It is commonly acknowledged that an image has spatial characteristics; we used a BLSTM network to learn long-term information from spatial features. To make full use of the past and future context information of a sequence in classification, a bidirectional LSTM was employed to extract temporal features from forward and backward order.

5.4. AMs Layer

Based on the BLSTM output, we produced various attention values that represented the significance of the feature vector. In this layer, we applied three AMs separately, using the same procedures in the previous and subsequent layers, which were as follows: self-attention (SL), soft attention (SF), and hard attention (HD).

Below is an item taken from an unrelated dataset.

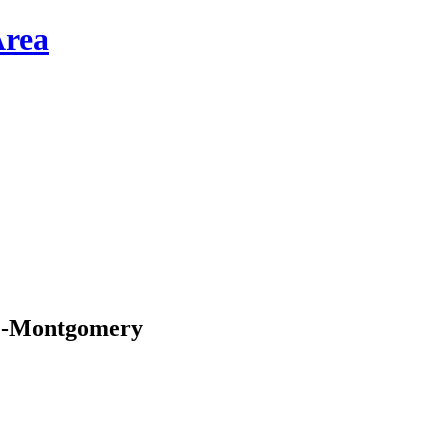
p”-Montgomery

• SL layer: Processing sequential data with an attention technique that takes each timestamp’s context into account. In this paper, it is implemented by package keras-self attention with multiplicative type, by using the following equation [33]:

  $${\mathit{e}}_{\mathit{t}},{\mathit{t}}^{\prime }=\mathit{\sigma }\left({\mathit{x}}_{\mathit{t}}^{\mathit{T}}{\mathit{W}}_{\mathit{a}}{\mathit{x}}_{{\mathit{t}}^{\prime }}+{\mathit{b}}_{\mathit{a}}\right)$$
• SF layer: Discredits irrelevant areas by multiplying the corresponding features map with a low weight. Accordingly, a high attention area keeps the original value while low-attention areas get closer to 0 (become dark in the visualization). We use the hidden state $\mathit{C}={\mathit{h}}_{\mathit{t}}\mathbf{-}\mathbf{1}$ from the previous time step to compute a weight ${\mathit{\alpha }}_{\mathit{i}}$ for covering each sub-section of an image. We compute a score ${\mathit{s}}_{\mathit{i}}$ to measure how much attention as the following equation [34]:

  $${\mathit{s}}_{\mathit{i}}\mathbf{=}\mathbf{tanh}\left({\mathit{W}}_{\mathit{c}}\mathit{C}\mathbf{+}{\mathit{W}}_{\mathit{x}}{\mathit{X}}_{\mathit{i}}\right)\mathbf{=}\mathit{t}\mathit{a}\mathit{n}\mathit{h}\left({\mathit{W}}_{\mathit{c}}{\mathit{h}}_{\mathit{c}\mathbf{-}\mathit{1}}\mathit{+}{\mathit{W}}_{\mathit{x}}{\mathit{x}}_{\mathit{i}}\right)$$
  We pass ${\mathit{s}}_{\mathit{i}}$ to a softmax for normalization to compute the weight ${\mathit{\alpha }}_{\mathit{i}}$.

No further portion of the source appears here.